Zillgith korrigiert die Architekten
Von der Zähringerstadt Oberkirch wollte am Montag keiner mehr offen sprechen – obwohl der Begriff im Siegerentwurf des Architektenwettbewerbs keine unbedeutende Rolle spielt. Denkmalpfleger Rudolf Hans Zillgith hatte zuvor die Darstellung des Würzburger Architekten verbessert.
Ein Charakteristikum der Oberkircher Hauptstraße erkennt Architekt Hartmut Holl in deren marktartiger Verbreiterung und dem s-förmig geschwungenen Lauf. Elemente, die nicht zufällig entstanden seien. »Der geschwungene Lauf ist Merkmal einer bewusst geplanten Anlage einer Zähringerstadt.« Bei der Umgestaltung der Innenstadt will er diese Elemente wieder deutlicher herausarbeiten. Die Jury fand Holls Entwurf so überzeugend, dass sie ihn einstimmig zum Sieger des Architektenwettbewerbs kürte.

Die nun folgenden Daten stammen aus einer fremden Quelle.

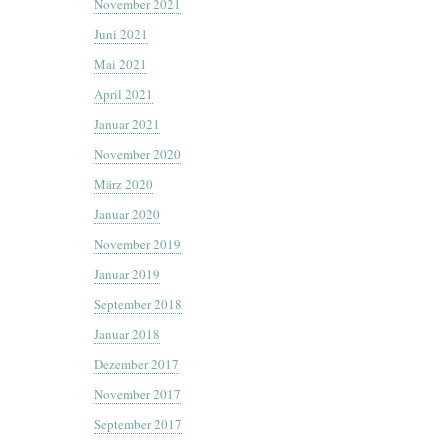
November 2021
Juni 2021
Mai 2021
April 2021
Januar 2021
November 2020
März 2020
Januar 2020
November 2019
Januar 2019
September 2018
Januar 2018
Dezember 2017
November 2017
September 2017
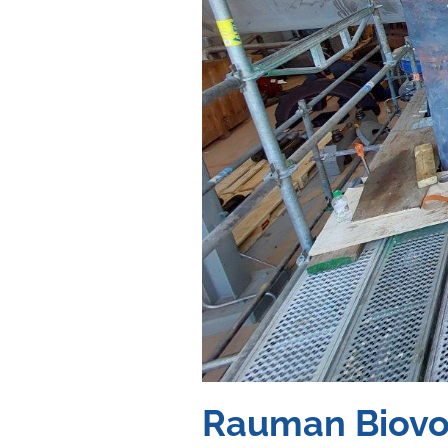
Rauman Biovo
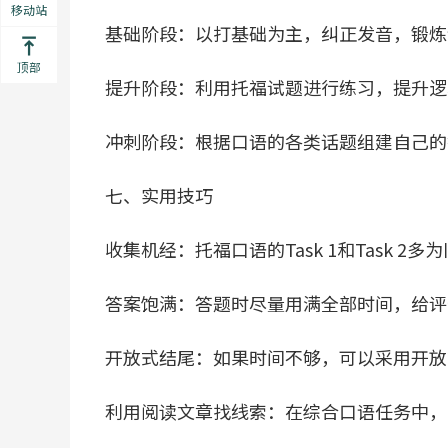
移动站
基础阶段：以打基础为主，纠正发音，锻炼
顶部
提升阶段：利用托福试题进行练习，提升逻
冲刺阶段：根据口语的各类话题组建自己的
七、实用技巧
收集机经：托福口语的Task 1和Task 
答案饱满：答题时尽量用满全部时间，给评
开放式结尾：如果时间不够，可以采用开放
利用阅读文章找线索：在综合口语任务中，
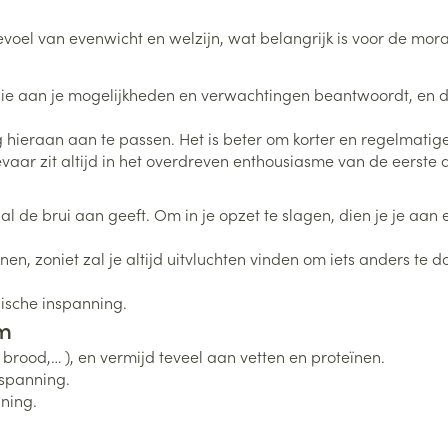
Toon meer
evoel van evenwicht en welzijn, wat belangrijk is voor de mora
0+ categorie
Wondzorg
EHBO
lie
ven
Homeopathie
Spieren en gewrichten
Gemoed en 
Neus
Ogen
Ogen
Neus
die aan je mogelijkheden en verwachtingen beantwoordt, en di
neeskunde categorie
Vilt
Podologie
Spray
Ooginfecties
Oogspoelin
Tabletten
 hieraan aan te passen. Het is beter om korter en regelmatiger
Handschoenen
Cold - Hot t
Oren
Ogen
 en EHBO categorie
 gevaar zit altijd in het overdreven enthousiasme van de eers
denborstels
Anti allergische en anti
Oogdruppe
warm/koud
Neussprays 
al
Wondhelend
inflammatoire middelen
los
Creme - gel
Verbanddo
Brandwonden
insecten categorie
pluimen
Accessoires
er al de brui aan geeft. Om in je opzet te slagen, dien je je a
- antiviraal
Ontzwellende middelen
Droge ogen
Medische h
Toon meer
Glaucoom
nnen, zoniet zal je altijd uitvluchten vinden om iets anders t
Toon meer
ddelen categorie
Toon meer
sische inspanning.
am
en
e en
Nagels
Diabetes
Zonnebesch
Stoma
 brood,… ), en vermijd teveel aan vetten en proteïnen.
Hart- en bloedvaten
Bloedverdun
nspanning.
elt en
Nagellak
Bloedglucosemeter
Aftersun
Stomazakje
stolling
ning.
len
Kalk- en schimmelnagels
Teststrips en naalden
Lippen
Stomaplaat
oires
spray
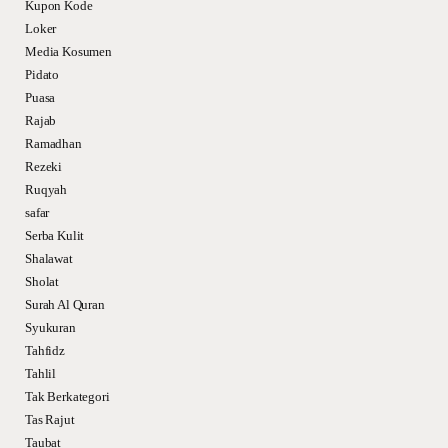
Kupon Kode
Loker
Media Kosumen
Pidato
Puasa
Rajab
Ramadhan
Rezeki
Ruqyah
safar
Serba Kulit
Shalawat
Sholat
Surah Al Quran
Syukuran
Tahfidz
Tahlil
Tak Berkategori
Tas Rajut
Taubat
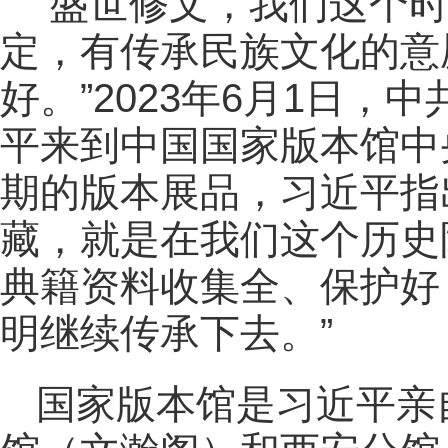
“盛世修文，我们这个
定，有传承民族文化的意
好。”2023年6月1日
平来到中国国家版本馆中
期的版本展品，习近平指
藏，就是在我们这个历史
典籍资料收集全、保护好
明继续传承下去。”
国家版本馆是习近平亲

Den Begriff Zähringerstadt nahmen die Beteiligten bei der Vorstellung der Entwürfe dennoch nur noch verklausuliert in den Mund.
»Eine urbadische Stadt«
Anlass war eine Mail des Denkmalpflegers und BfO-Stadtrats Rudolf Hans Zillgith an den OB, Fachpreisrichter Fred Gresens und die Kollegen Fraktionssprecher. Zillgith stellt darin in einer zwei Din-A-4-Seiten umfassenden Abhandlung die Gründungsgeschichte der Stadt dar. Sein Fazit: »Oberkirch ist eine urbadische Stadt.«
Die Markgrafen von Baden waren quasi die Nachfolger der aus einem schwäbischen Adelsgeschlecht stammenden Zähringer. Sie hatten deren Markgrafentitel und Teile des Besitzes geerbt, nachdem die Zähringer-Herrscherlinie 1218 mit dem Tod von Herzog Berthold V. ausgestorben war.
Die Markgrafen von Baden hatten Oberkirch von 1246 bis 1286 an der heutigen Stelle in der Tallage wieder aufgebaut. Zuvor war die von den Zähringern erbaute Ansiedelung unterhalb der Schauenburg im Bereich des heutigen Leimen, Finkenweg und Hungerberg von den Grafen von Urach, ebenfalls Schwaben, zerstört worden. Die Herrschaft der Zähringer war da schon fast seit 30 Jahren Geschichte.
Dennoch übernahmen die Badener beim Wiederaufbau der Stadt einige typische Merkmale der Zähringer. Zillgith zählt dazu die breite Hauptstraße als Marktstraße, das überwiegende Raster im Grundriss und das Fehlen eines zentralen Platzes. Folgende Zähringer-Merkmale liegen in Oberkirch hingegen nicht vor: das Fehlen einer Stadtmauer, die Burg des Stadtherrn in der Stadt, die zentrale Wasserversorgung über einen Stadtbach in der Hauptachse.
Zillgiths Zweifel erkannten bei der Ausstellungseröffnung am Montag alle Beteiligten an. »Wir sind alle lernfähig«, sagte Fachpreisrichter Fred Gresens, der die preisgekrönten Entwürfe vorstellte. Oberkirch sei kein Klassiker für eine Zähringerstadt, sondern weise nur einige deren Elemente auf.